Stored data:
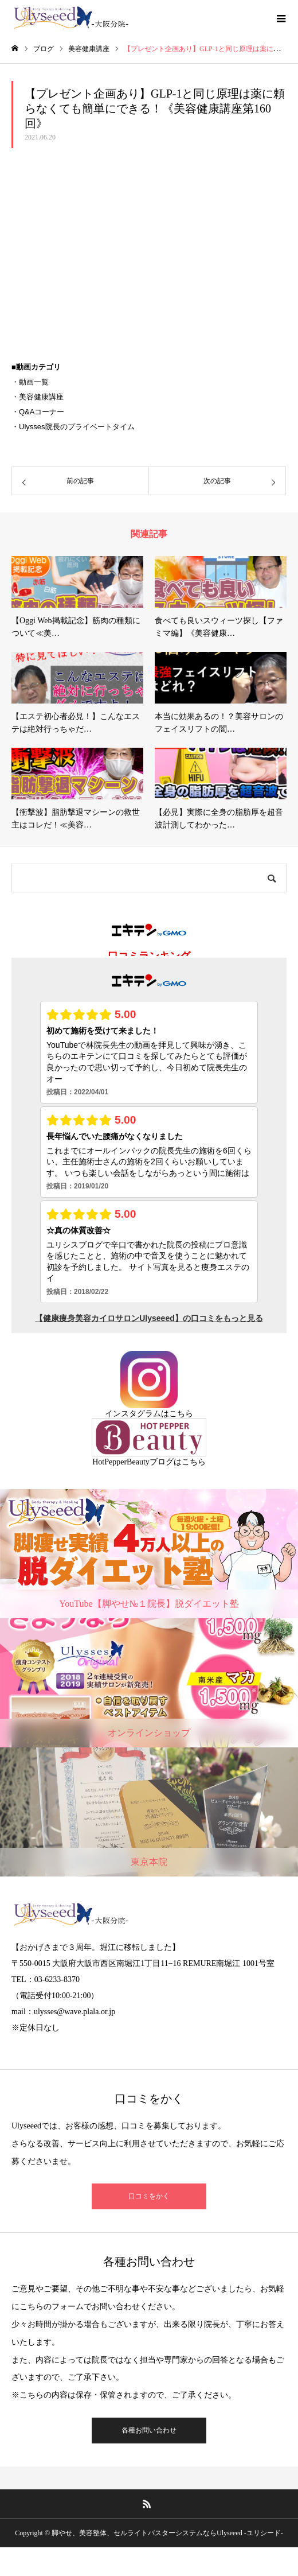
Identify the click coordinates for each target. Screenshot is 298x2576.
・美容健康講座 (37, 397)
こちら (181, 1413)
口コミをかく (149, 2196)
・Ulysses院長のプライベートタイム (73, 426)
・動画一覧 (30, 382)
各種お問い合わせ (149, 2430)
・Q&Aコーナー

---

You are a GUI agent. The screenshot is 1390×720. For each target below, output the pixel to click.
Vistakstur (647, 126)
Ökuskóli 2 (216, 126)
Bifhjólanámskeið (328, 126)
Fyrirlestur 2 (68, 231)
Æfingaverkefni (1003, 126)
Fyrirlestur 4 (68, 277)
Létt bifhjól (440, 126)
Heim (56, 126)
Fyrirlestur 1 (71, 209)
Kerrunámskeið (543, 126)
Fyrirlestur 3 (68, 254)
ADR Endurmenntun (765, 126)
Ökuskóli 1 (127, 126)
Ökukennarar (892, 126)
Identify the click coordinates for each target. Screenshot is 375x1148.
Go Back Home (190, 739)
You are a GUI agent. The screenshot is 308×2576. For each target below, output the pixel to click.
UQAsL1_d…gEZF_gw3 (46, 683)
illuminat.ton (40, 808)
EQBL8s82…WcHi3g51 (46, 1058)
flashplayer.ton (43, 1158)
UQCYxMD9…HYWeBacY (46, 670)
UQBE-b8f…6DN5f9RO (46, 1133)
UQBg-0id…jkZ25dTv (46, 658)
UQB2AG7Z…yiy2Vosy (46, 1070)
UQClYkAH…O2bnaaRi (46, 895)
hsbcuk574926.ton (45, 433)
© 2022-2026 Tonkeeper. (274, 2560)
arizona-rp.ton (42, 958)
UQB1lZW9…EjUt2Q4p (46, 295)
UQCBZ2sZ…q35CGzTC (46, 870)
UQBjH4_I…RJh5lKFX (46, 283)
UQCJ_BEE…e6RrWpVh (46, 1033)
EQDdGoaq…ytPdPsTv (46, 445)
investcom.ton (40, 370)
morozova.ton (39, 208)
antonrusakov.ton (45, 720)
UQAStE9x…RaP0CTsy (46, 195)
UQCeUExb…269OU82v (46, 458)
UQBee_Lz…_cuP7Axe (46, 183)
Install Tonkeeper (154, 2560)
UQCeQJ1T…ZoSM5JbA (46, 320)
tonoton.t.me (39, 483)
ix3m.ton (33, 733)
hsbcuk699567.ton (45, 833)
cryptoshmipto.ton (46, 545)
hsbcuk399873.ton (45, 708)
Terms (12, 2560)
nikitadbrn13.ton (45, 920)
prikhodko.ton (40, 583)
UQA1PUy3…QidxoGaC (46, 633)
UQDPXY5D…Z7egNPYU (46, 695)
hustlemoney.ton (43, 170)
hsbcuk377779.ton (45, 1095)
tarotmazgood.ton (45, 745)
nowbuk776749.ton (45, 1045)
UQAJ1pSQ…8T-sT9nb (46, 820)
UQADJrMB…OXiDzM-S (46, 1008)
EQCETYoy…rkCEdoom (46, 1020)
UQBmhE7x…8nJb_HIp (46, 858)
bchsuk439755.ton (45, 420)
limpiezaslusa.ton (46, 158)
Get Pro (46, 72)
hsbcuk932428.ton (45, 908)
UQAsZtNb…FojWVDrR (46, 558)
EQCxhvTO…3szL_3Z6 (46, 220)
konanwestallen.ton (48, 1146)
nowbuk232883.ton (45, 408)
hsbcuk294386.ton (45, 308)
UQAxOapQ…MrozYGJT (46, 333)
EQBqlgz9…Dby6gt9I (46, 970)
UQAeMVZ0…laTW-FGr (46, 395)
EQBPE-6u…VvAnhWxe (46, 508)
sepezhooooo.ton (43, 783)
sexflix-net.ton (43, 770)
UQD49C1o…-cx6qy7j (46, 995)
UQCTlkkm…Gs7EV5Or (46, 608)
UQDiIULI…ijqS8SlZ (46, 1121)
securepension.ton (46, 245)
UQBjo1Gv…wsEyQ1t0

---

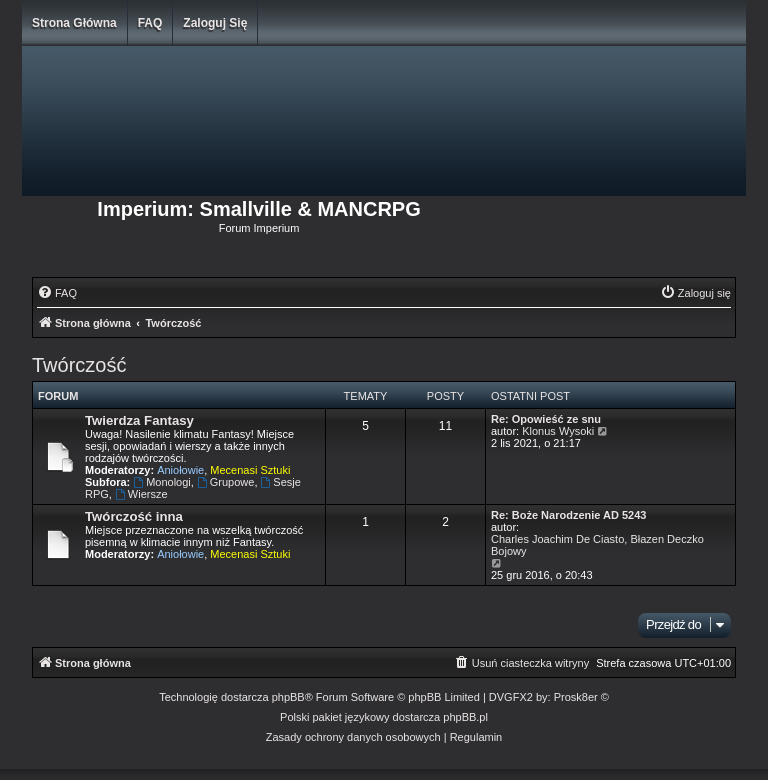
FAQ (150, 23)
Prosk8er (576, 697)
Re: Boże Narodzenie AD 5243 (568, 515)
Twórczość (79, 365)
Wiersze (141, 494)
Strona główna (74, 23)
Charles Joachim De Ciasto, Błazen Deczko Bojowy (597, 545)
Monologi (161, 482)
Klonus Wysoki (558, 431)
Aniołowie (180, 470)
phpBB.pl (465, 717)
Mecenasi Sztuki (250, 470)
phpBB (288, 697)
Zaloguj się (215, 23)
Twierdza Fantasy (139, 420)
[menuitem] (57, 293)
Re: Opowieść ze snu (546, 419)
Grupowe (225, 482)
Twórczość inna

* **Instructions for the task**:
Among the records, find every line with the word "Identify" and copy it.

* **The completed task**:
Identify the click coordinates for each target. Screenshot is 298x2576.
Identify the click coordinates for each target. Screenshot is 375x1148.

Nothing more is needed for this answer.